Thread: Re: Parameter NOT NULL to CREATE DOMAIN not the same as CHECK (VALUE IS NOT NULL)

On Fri, Jan  3, 2025 at 01:39:44PM +0000, PG Doc comments form wrote:
> The following documentation comment has been logged on the website:
> 
> Page: https://www.postgresql.org/docs/17/sql-createdomain.html
> Description:
> 
> The manual claims:
> 
> The syntax NOT NULL in this command is a PostgreSQL extension. (A
> standard-conforming way to write the same would be CHECK (VALUE IS NOT
> NULL). […])
> 
> But both variants differ when composite types are involved:
> 
> CREATE TYPE complex AS (real float8, imag float8);
> 
> CREATE DOMAIN d1 AS complex NOT NULL;
> CREATE DOMAIN d2 AS complex CHECK (VALUE IS NOT NULL);
> 
> SELECT '(,)'::d1; -- allowed
> SELECT '(,)'::d2; -- not allowed

(Theead moved to hackers since there are correctness questions here.)

Wow, I dug into this and found even more problems.  First, your examples
in master return what you reported:

    CREATE TYPE complex AS (real float8, imag float8);

    CREATE DOMAIN d1 AS complex NOT NULL;
    CREATE DOMAIN d2 AS complex CHECK (VALUE IS NOT NULL);

-->    SELECT '(,)'::d1; -- allowed
     d1
    -----
     (,)

    SELECT '(,)'::d2; -- not allowed
    ERROR:  value for domain d2 violates check constraint "d2_check"

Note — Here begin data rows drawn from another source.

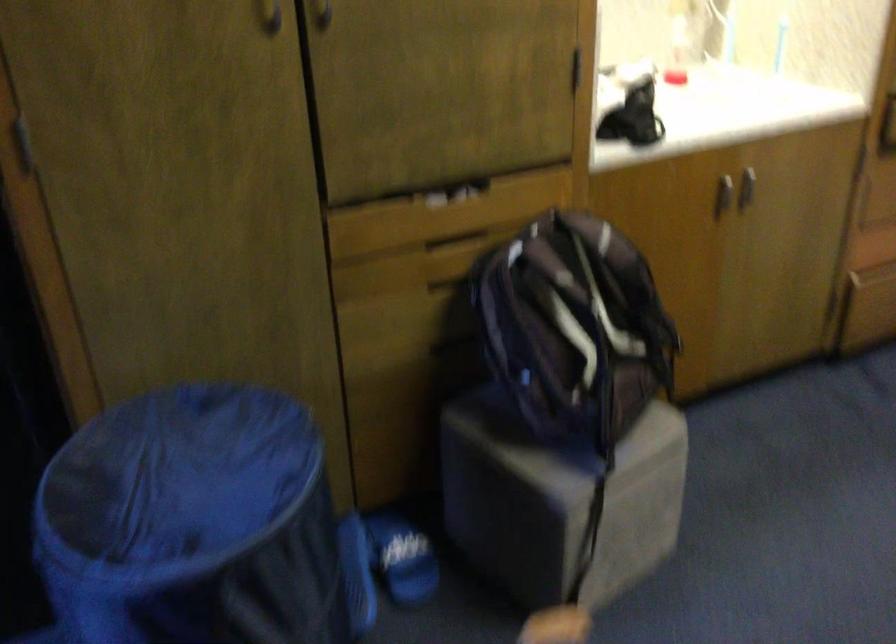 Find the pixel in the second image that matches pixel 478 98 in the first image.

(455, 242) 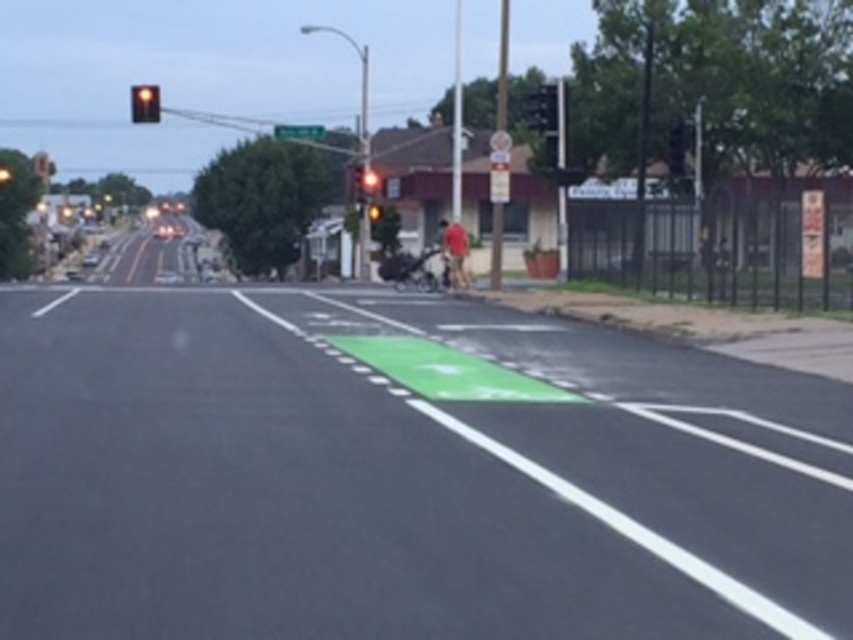 Question: Which point is farther to the camera?

Choices:
 (A) (158, 120)
 (B) (850, 484)

Answer: (A)

Question: Estimate the real-world distances between objects in this image. Which object is closer to the metallic pole at right?

Choices:
 (A) green asphalt at center
 (B) amber glass traffic light at upper center

Answer: (A)

Question: Which point is closer to the camera?

Choices:
 (A) (184, 392)
 (B) (283, 131)

Answer: (A)

Question: Does green asphalt at center appear under amber glass traffic light at upper center?

Choices:
 (A) no
 (B) yes

Answer: (B)

Question: In this image, where is metallic pole at right located relative to green plastic street sign at upper center?

Choices:
 (A) right
 (B) left

Answer: (A)

Question: Does metallic pole at right have a lesser width compared to amber glass traffic light at upper center?

Choices:
 (A) yes
 (B) no

Answer: (A)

I added some tests without DOMAINs and found further problems,
specifically the ability to put a value that tests IS NULL as true in a
NOT NULL composite-type column, and not honoring WHERE col IS NULL
tests:

    CREATE TABLE complex_test (col complex NOT NULL);

    -- accepts NULL in a NOT NULL column
    INSERT INTO complex_test VALUES ('(,)');

    -- proof it is NULL
    SELECT col, col IS NULL FROM complex_test;
     col | ?column?
    -----+----------
     (,) | t
    
    -- NOT NULL column returns NULL value
    SELECT col, col IS NULL FROM complex_test WHERE col IS NOT NULL;
     col | ?column?
    -----+----------
     (,) | t
    
    EXPLAIN SELECT col, col IS NULL FROM complex_test WHERE col IS NOT NULL;
                               QUERY PLAN
    -----------------------------------------------------------------
     Seq Scan on complex_test  (cost=0.00..23.60 rows=1360 width=33)
    
    -- IS NULL does not return NULL value
    SELECT col, col IS NULL FROM complex_test WHERE col IS NULL;
     col | ?column?
    -----+----------
    
    -- optimization in PG 17 prevents any comparison to NULL
    EXPLAIN SELECT col, col IS NULL FROM complex_test WHERE col IS NULL;
                    QUERY PLAN
    -------------------------------------------
     Result  (cost=0.00..0.00 rows=0 width=33)
       One-Time Filter: false

With the optimizations in PG 17 for NULL checks:

    https://www.postgresql.org/docs/17/release-17.html#RELEASE-17-OPTIMIZER
-->    Remove IS NOT NULL restrictions from queries on NOT NULL columns and
-->    eliminate scans on NOT NULL columns if IS NULL is specified.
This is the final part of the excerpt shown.